Start of Working data
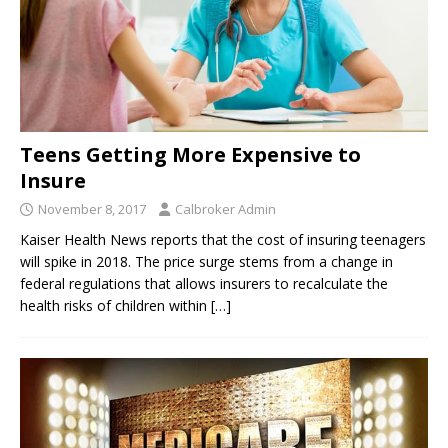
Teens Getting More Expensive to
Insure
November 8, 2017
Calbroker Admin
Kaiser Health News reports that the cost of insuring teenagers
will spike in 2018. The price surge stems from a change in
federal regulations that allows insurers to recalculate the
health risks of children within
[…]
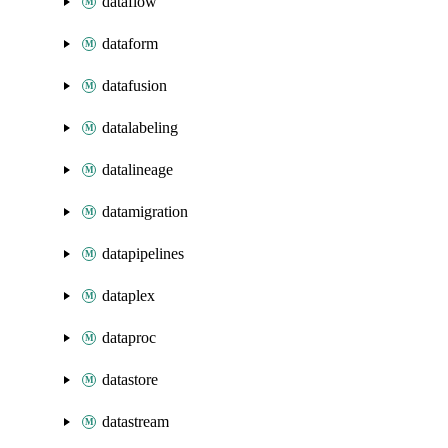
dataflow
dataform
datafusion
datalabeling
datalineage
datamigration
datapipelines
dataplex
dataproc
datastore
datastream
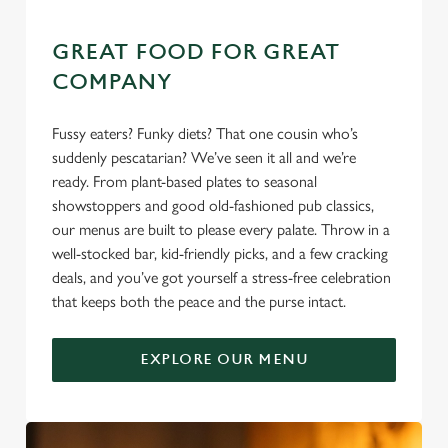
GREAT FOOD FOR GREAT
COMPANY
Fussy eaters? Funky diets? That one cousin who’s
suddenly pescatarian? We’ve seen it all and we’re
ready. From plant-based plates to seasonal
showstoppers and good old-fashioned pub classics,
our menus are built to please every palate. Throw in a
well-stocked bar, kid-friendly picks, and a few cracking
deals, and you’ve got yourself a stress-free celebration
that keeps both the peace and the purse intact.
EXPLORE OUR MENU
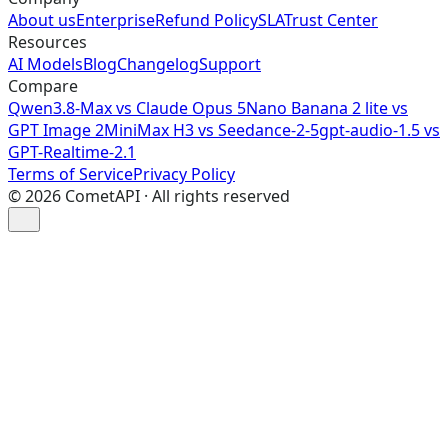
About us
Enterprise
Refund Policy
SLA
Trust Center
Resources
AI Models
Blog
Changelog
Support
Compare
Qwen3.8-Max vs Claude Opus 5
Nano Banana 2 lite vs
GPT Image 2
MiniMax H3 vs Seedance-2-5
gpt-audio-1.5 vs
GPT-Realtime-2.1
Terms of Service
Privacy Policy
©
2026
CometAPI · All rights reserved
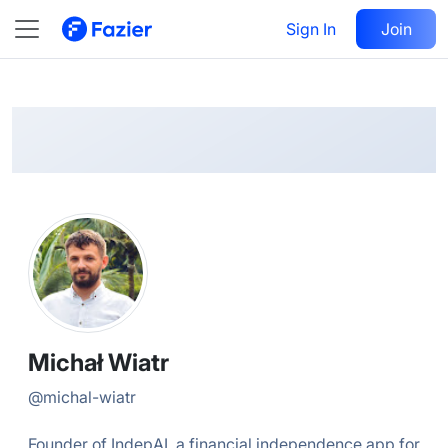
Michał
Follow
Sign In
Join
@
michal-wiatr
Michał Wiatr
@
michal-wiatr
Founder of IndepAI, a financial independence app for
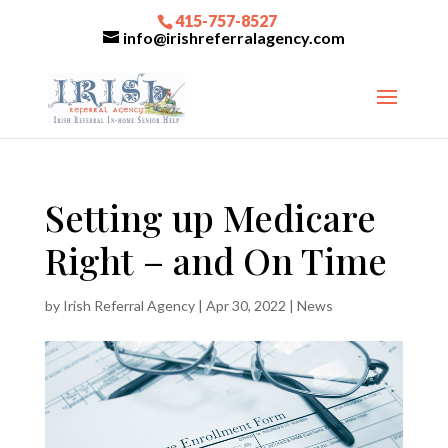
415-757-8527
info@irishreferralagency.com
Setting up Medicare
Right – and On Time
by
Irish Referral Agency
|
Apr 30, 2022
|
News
End of Working data
Your task: Count the lines in the data where "News" occurs. Report the number only.

Exercise solution: 2